DEFCON needs a HUGE convention space. The size alone rules out the majority of possible locations.
Then comes the cost. August in Las Vegas is off-peak season which helps keep the cost down. Anywhere in Silicon Valley (or really anywhere in California) would be insanely expensive.
There's also convenience of travel. Las Vegas is such a huge tourist city that it makes getting flights there cheap and easy no matter where in the world you're coming from. My first time going to DEFCON was in 2017 and my flight from Portland OR was only a hair over $200.
DEF CON started as a bunch of teenagers running away from home to get ridiculously drunk and trash some place, and it hasn't changed much. Vegas was the perfect choice. It was a party. Getting to smash up an obscene capitalist hellhole was a key perk, and still is to this day.
Ahh I see. This way it makes a lot more sense, thanks for the explanation :)
I go to a lot of European hacker parties/camps and I can certainly recognise the mindset you mention (and I identify with that mindset as well even though I work in a corporate job). For this reason Las Vegas made no sense to me but in light of your comment it does now.
And yeah getting ridiculously drunk is definitely part of the experience :D
>And yeah getting ridiculously drunk is definitely part of the experience :D
Since we are talking about stuff that we don't think should be associated with hacking this is my own pet peeve. What does "getting drunk" have to do with hacking? And why is it always "absolutely smashed" or "ridiculously drunk". I get that most hacker types are shy introverts and couple drinks makes things more fun and socially fluid, but why does it need to go to hangover(s)? 9
This is primary reason which keeps me away from many "hacking camps", they are cool for couple hours, but as the sun goes down things just get sketchy and boring when I have to take care of bunch of drunk strangers.
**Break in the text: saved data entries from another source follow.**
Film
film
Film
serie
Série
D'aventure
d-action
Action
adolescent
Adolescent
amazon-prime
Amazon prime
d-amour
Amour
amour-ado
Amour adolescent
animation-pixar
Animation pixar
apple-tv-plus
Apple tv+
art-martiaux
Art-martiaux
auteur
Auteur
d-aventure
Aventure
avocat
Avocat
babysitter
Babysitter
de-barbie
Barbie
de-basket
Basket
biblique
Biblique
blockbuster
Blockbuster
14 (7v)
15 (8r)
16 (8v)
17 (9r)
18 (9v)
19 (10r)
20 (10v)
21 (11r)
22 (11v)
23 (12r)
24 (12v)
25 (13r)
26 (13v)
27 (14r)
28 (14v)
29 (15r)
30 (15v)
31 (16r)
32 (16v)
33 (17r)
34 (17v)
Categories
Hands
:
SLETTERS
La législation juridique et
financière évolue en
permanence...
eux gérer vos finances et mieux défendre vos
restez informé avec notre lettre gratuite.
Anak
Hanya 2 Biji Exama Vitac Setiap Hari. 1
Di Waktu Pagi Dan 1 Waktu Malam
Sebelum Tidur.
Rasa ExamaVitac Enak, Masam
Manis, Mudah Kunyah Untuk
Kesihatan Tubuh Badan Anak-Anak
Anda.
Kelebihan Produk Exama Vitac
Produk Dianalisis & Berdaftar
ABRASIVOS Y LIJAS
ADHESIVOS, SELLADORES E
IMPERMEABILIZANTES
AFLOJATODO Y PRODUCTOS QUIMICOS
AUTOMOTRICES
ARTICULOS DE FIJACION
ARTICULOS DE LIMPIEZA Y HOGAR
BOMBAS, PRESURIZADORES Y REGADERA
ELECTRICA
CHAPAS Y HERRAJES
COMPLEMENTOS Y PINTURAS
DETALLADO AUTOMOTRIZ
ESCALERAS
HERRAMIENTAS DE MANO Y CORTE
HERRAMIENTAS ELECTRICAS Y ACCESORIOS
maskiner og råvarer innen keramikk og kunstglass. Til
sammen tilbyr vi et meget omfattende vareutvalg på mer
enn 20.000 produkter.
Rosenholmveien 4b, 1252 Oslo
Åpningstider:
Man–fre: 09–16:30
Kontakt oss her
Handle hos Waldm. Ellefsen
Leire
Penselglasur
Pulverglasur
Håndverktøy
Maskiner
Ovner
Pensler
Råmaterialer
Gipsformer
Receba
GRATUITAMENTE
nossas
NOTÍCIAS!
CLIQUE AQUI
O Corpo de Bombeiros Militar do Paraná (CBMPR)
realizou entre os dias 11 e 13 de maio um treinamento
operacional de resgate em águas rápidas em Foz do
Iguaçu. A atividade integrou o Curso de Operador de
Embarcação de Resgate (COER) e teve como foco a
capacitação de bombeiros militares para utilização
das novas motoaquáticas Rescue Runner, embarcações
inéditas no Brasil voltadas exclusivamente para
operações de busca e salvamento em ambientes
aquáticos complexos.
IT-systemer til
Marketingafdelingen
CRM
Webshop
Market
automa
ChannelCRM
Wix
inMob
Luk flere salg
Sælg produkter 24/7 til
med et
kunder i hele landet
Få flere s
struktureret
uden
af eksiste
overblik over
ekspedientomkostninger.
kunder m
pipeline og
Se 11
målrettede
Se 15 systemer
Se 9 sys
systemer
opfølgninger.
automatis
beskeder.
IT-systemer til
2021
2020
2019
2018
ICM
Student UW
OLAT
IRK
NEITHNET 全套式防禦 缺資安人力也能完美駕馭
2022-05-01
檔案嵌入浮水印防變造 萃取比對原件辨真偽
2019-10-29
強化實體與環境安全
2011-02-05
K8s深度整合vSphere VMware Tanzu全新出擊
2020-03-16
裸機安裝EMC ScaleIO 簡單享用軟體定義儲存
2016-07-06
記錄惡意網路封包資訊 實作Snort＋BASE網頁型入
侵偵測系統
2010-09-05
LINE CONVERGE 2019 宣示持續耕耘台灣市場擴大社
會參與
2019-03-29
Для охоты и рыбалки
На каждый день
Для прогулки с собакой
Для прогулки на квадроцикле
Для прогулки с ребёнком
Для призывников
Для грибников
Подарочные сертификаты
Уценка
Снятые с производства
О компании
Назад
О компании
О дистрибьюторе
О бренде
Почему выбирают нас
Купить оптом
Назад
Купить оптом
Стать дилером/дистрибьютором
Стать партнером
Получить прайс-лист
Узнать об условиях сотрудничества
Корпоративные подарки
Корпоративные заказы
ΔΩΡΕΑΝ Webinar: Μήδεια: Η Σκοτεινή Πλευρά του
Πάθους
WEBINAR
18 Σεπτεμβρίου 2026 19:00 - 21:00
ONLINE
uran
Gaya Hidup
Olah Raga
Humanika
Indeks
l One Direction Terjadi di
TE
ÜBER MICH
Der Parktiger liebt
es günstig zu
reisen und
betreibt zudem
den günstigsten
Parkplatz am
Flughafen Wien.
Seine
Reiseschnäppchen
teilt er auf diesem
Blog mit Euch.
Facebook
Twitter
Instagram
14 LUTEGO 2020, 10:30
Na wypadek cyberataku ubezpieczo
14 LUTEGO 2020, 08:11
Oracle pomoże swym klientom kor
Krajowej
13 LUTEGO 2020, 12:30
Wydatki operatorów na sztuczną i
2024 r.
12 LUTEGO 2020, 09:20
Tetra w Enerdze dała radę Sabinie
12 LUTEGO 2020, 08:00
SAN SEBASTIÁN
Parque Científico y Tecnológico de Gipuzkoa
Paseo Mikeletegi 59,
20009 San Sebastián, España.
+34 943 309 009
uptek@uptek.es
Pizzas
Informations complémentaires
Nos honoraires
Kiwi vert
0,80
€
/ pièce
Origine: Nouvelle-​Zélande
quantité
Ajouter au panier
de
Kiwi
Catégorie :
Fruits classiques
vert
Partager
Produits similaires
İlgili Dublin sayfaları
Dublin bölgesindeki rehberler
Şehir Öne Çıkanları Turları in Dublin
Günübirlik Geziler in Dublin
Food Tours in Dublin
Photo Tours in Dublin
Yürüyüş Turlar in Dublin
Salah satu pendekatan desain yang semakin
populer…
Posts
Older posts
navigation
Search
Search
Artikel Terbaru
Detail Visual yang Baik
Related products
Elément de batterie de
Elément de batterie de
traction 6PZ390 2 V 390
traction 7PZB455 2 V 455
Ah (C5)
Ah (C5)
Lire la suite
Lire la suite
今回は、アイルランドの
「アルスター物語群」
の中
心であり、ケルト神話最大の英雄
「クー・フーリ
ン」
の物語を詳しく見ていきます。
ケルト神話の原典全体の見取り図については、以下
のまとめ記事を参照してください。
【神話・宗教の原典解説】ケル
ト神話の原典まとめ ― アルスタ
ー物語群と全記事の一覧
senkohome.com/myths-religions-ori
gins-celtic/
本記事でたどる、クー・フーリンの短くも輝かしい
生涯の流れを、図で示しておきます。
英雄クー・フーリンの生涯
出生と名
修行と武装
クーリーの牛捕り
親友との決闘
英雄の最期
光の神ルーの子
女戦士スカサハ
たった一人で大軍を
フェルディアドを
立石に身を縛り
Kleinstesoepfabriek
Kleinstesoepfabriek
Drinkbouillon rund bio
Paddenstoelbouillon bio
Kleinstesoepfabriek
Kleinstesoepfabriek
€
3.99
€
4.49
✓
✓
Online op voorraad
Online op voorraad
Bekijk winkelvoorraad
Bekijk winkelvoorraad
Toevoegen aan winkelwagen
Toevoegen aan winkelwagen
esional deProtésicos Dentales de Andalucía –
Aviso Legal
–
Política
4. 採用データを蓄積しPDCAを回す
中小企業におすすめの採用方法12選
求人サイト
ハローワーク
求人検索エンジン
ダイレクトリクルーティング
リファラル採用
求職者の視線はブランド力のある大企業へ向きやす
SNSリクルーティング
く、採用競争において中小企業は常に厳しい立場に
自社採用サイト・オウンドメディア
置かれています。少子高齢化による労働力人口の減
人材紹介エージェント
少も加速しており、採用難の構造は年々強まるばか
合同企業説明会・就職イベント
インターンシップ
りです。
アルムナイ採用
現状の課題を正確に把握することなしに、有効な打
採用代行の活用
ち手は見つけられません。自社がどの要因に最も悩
I don't drink alcohol and I've been to every DEF CON for the past 22 years and had a blast at every one. Some people are into that sort of thing, and that's fine. Some people like cocaine and strippers. Some people like dressing up in giant fur suits. The important thing is that whatever you're into, you'll find countless incredibly intelligent and thoughtful peers to hang out with, and talk about weird hacker shit.
Since the pandemic Vegas has had a pretty strong resurgence in general and this may be a sign that Caesar's is doing well enough they've decided there are higher-revenue guests they can put in those rooms — even in the doldrums of August (a traditionally slow month for Vegas tourism).
I happen to regularly attend an unrelated, non-tech conference that's always right around the same week as DEF CON. That conference also happens to attract attendees who don't gamble or spend much at the hotel other than room costs. The reason the conference organizer chooses August is they get better discounts on their costs from the hotel in exchange for filling up rooms that would otherwise be empty (except this hotel is lower-end and cheaper than Caesar's). This works out because unlike Caesar's this hotel is far off the strip and doesn't have nearly as much dining or gambling revenue potential anyway.